Higher Education PS Beatrice Inyangala said institutions are pursuing a range of measures to ensure survival. These include increasing student admissions, fully utilising existing facilities, and tapping into government funding through capitation, loans, and scholarships.
Public universities in Kenya are rolling out strategies to cover the financial shortfall caused by recent sharp reductions in tuition fees, a move aimed at easing the burden on students’ families.
Fee cuts of up to 75 per cent, announced in July and effective September 1, coincide with the start of the new academic year, prompting questions about how universities will remain financially stable amid mounting debts, rising wage bills, and unpredictable government funding.
Higher Education PS Beatrice Inyangala said institutions are pursuing a range of measures to ensure survival.
These include increasing student admissions, fully utilising existing facilities, and tapping into government funding through capitation, loans, and scholarships.

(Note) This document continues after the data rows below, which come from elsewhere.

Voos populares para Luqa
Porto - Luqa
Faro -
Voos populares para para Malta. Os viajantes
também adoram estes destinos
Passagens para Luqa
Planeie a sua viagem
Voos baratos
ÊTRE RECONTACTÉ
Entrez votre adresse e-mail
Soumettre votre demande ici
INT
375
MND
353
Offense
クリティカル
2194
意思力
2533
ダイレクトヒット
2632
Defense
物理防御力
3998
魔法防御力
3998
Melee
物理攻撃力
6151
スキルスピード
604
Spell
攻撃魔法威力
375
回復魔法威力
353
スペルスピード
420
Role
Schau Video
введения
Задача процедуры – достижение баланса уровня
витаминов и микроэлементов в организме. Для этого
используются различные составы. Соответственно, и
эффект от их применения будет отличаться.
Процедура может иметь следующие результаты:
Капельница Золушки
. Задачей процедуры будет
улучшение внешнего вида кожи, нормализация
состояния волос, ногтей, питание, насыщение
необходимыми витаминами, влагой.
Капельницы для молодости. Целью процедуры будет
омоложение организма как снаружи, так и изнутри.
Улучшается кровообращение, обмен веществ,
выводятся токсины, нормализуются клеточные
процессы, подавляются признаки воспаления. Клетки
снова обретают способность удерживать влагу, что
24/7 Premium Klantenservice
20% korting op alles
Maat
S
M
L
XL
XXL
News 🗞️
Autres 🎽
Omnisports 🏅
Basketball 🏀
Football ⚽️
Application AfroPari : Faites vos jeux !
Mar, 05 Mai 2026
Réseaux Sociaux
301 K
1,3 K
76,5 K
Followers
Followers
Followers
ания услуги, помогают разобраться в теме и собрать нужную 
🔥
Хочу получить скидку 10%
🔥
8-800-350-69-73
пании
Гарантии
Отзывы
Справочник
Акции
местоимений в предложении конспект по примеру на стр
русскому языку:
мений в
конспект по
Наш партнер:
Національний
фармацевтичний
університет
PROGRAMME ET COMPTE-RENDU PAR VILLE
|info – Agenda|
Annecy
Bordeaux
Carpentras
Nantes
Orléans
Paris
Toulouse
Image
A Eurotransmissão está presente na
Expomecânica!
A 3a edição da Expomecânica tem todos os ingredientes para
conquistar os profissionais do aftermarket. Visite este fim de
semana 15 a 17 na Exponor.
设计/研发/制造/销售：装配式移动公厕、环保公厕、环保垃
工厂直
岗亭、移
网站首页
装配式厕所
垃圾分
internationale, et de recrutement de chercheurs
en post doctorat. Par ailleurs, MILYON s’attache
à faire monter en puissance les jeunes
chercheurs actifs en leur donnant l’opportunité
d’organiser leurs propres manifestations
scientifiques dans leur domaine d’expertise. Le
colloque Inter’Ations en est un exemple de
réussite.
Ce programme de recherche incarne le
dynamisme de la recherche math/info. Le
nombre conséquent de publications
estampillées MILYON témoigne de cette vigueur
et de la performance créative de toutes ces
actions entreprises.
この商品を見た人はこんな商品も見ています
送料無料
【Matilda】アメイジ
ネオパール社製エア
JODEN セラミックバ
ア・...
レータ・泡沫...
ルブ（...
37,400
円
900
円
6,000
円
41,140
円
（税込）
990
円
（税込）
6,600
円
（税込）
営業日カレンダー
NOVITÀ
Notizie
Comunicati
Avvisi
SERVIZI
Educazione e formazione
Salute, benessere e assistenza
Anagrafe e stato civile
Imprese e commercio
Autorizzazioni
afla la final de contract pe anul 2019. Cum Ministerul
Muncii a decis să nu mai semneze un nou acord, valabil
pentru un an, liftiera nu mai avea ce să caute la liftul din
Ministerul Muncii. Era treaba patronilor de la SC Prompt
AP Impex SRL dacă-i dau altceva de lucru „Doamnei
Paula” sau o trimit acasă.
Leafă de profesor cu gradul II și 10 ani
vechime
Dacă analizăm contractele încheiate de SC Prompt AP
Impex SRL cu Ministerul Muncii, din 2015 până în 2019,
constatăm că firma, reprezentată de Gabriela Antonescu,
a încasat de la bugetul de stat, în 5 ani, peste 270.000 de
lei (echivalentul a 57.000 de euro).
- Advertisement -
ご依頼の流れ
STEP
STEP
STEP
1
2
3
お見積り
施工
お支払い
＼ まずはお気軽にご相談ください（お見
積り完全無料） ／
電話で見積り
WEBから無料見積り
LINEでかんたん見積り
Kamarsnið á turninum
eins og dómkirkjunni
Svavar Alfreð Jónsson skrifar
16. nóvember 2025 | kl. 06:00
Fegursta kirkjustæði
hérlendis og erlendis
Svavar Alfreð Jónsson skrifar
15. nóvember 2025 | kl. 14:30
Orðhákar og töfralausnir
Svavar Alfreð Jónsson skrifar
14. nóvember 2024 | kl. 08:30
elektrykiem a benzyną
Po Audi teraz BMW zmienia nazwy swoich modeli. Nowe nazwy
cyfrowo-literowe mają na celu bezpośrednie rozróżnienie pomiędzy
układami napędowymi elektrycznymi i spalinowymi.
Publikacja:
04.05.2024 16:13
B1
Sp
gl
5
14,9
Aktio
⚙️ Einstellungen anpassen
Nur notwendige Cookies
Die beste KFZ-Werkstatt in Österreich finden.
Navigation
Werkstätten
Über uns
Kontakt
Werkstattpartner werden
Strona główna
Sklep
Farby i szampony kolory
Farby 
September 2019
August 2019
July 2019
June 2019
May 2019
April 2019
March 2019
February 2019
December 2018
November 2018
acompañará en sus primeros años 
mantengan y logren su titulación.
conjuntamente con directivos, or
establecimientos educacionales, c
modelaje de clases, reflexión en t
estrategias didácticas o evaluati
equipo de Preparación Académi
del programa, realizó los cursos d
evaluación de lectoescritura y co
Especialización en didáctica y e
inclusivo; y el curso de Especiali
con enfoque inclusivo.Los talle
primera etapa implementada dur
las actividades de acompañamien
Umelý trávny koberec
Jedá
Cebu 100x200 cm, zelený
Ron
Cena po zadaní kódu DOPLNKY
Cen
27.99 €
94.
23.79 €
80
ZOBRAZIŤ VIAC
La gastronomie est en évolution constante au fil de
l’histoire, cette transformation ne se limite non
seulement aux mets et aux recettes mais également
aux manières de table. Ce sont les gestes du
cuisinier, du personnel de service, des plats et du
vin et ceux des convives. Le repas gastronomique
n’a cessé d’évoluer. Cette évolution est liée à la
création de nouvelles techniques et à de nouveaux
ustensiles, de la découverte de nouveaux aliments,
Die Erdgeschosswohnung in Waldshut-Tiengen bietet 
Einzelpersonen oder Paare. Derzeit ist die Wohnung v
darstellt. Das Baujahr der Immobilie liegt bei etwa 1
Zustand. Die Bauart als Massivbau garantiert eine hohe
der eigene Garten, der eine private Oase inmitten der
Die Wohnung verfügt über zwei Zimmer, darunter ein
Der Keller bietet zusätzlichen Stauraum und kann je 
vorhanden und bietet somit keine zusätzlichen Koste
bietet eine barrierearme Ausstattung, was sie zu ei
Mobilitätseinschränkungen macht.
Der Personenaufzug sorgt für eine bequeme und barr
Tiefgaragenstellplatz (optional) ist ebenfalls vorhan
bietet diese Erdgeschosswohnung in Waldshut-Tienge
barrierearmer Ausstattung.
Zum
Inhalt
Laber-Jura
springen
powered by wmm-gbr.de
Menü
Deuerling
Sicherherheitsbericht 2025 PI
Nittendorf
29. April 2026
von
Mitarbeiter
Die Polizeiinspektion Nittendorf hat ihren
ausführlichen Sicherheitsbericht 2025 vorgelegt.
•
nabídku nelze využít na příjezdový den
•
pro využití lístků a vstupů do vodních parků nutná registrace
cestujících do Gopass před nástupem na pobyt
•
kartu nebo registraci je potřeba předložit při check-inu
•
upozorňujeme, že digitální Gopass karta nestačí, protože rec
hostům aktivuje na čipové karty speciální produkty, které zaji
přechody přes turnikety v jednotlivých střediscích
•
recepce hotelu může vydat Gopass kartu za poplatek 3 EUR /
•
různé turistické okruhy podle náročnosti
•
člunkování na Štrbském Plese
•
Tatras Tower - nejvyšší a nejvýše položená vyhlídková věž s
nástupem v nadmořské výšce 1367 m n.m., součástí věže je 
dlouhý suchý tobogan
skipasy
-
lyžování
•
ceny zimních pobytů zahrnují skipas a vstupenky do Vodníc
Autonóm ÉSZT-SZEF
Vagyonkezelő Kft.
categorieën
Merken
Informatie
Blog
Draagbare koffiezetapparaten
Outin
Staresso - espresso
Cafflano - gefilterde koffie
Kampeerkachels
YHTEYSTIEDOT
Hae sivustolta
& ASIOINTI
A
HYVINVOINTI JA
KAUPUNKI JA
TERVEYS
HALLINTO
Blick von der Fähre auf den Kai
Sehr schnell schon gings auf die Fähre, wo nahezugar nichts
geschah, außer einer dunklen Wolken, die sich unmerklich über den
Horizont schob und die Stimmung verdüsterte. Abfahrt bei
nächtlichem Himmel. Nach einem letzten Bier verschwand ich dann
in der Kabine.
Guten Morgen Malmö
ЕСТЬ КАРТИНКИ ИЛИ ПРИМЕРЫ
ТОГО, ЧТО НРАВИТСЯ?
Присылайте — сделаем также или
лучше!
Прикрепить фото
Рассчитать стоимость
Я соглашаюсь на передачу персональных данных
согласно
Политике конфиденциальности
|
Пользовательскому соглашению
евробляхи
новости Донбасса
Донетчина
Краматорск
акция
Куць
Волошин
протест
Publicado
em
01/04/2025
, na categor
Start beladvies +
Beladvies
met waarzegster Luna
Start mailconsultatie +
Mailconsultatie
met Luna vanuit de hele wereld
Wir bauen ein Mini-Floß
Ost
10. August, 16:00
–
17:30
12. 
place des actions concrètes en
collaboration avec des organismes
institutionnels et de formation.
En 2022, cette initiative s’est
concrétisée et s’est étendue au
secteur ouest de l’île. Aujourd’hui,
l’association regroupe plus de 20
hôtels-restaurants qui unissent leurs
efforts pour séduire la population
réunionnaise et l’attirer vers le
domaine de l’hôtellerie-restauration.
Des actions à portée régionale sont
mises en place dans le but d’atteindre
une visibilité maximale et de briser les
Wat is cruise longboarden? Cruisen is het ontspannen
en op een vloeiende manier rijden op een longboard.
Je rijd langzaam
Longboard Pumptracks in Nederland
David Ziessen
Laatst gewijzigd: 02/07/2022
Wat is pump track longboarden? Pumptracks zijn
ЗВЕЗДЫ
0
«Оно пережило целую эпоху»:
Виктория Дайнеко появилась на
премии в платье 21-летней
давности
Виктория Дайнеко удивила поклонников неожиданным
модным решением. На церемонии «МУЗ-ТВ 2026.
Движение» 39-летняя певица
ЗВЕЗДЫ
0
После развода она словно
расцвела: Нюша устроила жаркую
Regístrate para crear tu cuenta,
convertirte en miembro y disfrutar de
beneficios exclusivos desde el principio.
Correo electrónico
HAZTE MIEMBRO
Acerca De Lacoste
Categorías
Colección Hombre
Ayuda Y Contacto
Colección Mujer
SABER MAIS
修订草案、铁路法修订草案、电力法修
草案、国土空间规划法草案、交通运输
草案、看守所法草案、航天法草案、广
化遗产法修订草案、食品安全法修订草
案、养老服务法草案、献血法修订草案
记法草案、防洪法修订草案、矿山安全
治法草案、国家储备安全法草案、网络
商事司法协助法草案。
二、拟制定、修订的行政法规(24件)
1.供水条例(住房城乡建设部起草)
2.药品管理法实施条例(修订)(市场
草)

“Basically, it is all in the numbers and economies of scale. Take a university graduating 1,000 students but admitting 3,000 new ones—the revenue gap is automatically bridged,” Inyangala said.
She added that public universities have the capacity to admit 316,309 students in the 2025/26 academic year, but only 183,789 placements have been made, leaving nearly half the slots vacant.
Government funding has also surged following the fee reduction. Support through capitation, loans, and scholarships rose from Sh45 billion in 2022-23 to Sh85 billion in 2025-26, helping stabilise many institutions.
Inyangala noted that the number of technically insolvent universities dropped from 23 in 2022 to 13 in 2025. “Universities are gradually becoming more sustainable,” she said.
President William Ruto’s administration has emphasised the importance of making university education affordable.
Several public universities, including the University of Nairobi, Moi University, Egerton University, Maseno University, Kenyatta University, Jomo Kenyatta University of Agriculture and Technology, University of Eldoret, and Masinde Muliro University of Science and Technology, have implemented the new fee structure for students admitted through the Kenya Universities and Colleges Central Placement Service.
At Moi University, for instance, the School of Education reduced fees for fourth-year government-sponsored students by 76 per cent, from Sh33,750 to Sh8,000 per semester.
A notice accompanying the reduction stated, “This fee is subject to revision at the sole discretion of the university.”
At Maseno University, first-year students pursuing a Bachelor of Arts in Criminology with IT now pay Sh14,000 per semester, down from over Sh30,000.
The strategies adopted by universities aim to strike a balance between affordability for students and financial sustainability for institutions, ensuring that public universities continue to function effectively despite reduced tuition revenue.